L'angoisse reprit alors possession de moi. Seul, je ne subissais plus son charme hypnotique. Qu'allait-il se passer? Je le voyais déjà au poste de police, ou abattu à coups de fusil par un mari affolé. À l'étage, une lumière s'alluma. J'entendis une voix, un cri. Sans réfléchir, je me suis carapaté, autant pour échapper à un éventuel poursuivant que pour évacuer cette situation qui, brusquement, me glaçait. À toutes jambes, j'ai regagné notre voiture, cachée par un bosquet, et m'y suis enfermé. Mon cœur battait la chamade.

Alors commencèrent trente minutes d'attente, de questionnements inconfortables. Le Zubial ne rappliquait pas et je ne parvenais pas à saisir pourquoi lui réussissait à dompter sa peur alors que la mienne, en ces instants, me gouvernait. Mes mains étaient froides. Je tremblais de honte de n'être que moi-même, en m'efforçant de contrôler ces secousses que j'entendais lui cacher. Mais il tardait à surgir. J'écoutais la nuit, dans la terreur d'entendre une détonation ou l'arrivée d'une voiture de la gendarmerie. Qu'aurais-je pu expliquer aux forces de l'ordre? Il est des comportements qui défient le sens commun. Les minutes lambinaient, tardaient à s'écouler. Le Zubial était-il mort, ou étendu dans les draps de la dame? Cette hypothèse charmante me semblait la moins probable. Une femme s'offre-t-elle à son cambrioleur sous prétexte de l'avoir connu jadis?
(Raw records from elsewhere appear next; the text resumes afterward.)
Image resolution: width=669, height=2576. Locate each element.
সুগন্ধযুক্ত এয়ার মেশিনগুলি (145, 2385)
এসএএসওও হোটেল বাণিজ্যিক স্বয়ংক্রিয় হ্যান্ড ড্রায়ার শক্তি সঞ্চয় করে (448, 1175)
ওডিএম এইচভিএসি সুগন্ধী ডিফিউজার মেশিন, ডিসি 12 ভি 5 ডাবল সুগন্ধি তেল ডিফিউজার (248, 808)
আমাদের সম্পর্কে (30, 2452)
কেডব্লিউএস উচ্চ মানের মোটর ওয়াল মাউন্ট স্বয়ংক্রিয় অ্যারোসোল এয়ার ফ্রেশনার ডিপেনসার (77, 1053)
Mes raisonnements tournaient à vide car les circonstances échappaient à ce qui se conçoit ordinairement. Le Zubial avait, une fois de plus, mis en scène une de ces tranches de vie où plus personne ne savait régler sa conduite. Sylvia pouvait aussi bien s'être donnée, l'avoir éconduit ou lui avoir offert une bière en lui racontant sa ménopause. La réalité se montra plus déconcertante encore.

Une demi-heure plus tard, le Zubial réapparut enfin. Sa physionomie était joyeuse; un air victorieux illuminait ses traits.
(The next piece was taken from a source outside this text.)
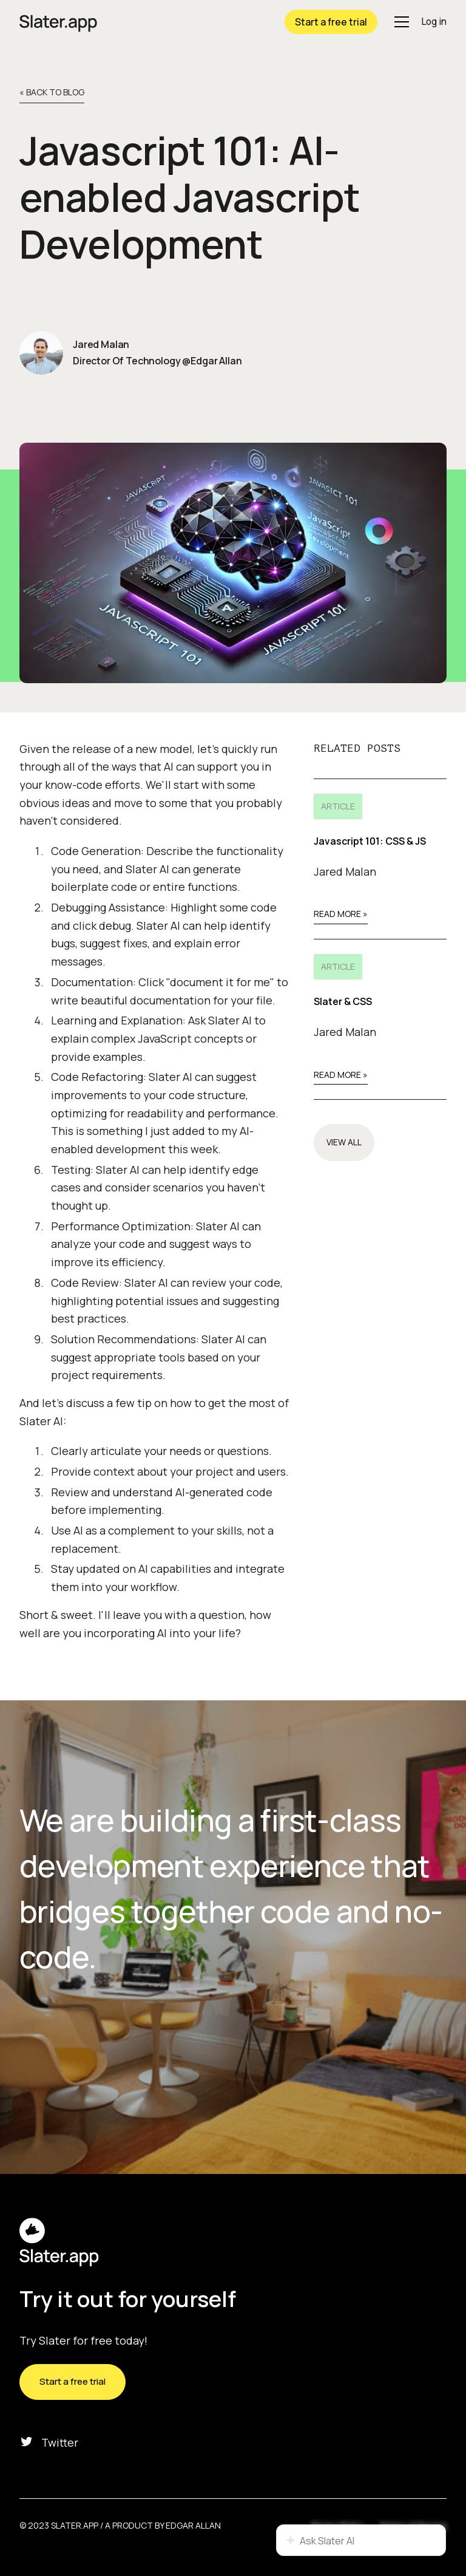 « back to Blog (51, 92)
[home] (58, 22)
– Viens Sandro, nous dormons ici cette nuit.

– Sylvia, elle est là?

– Non, sa fille est là, avec des amis. Mais ses copains dorment. C'est tout Sylvia. Elle s'appelle Judith.

– Qu'est-ce que tu lui as dit?

– La vérité.

– Ça lui a plu?

– Beaucoup.

Dans le hall, j'ai le souvenir d'avoir croisé une jeune femme irrésistible qui me donna aussitôt une chambre, dans l'une des tours du château. Elle était vêtue d'un tee-shirt qui lui faisait une chemise de nuit et de chaussettes montantes qui laissaient voir le haut de ses cuisses bronzées. Son nez était une perfection. Le lendemain matin, nous sommes partis à l'aube sans la recroiser. Ce lundi-là, je suis arrivé en retard à l'école.

Je n'ai revu Judith que le 30 juillet 1996, lorsque je surpris les maîtresses du Zubial en l'église Sainte-Clotilde. Elle était de celles qui pleuraient. Ses sanglots ravageaient sa poitrine, l'asphyxiaient presque. Tout était dit.

Depuis, je reste nostalgique des chemins indiqués par les panneaux qui signalent d'Autres directions. Un jour prochain, je quitterai moi aussi les autoroutes de mon quotidien pour en suivre un. Où m'emmènera-t-il? Ou plutôt, où me laisserai-je conduire? Le Zubial m'enseigna qu'il n'est pas de destin fécond qui ne s'écarte des voies trop balisées et que l'on ne trouve son propre chemin qu'en cessant d'y résister.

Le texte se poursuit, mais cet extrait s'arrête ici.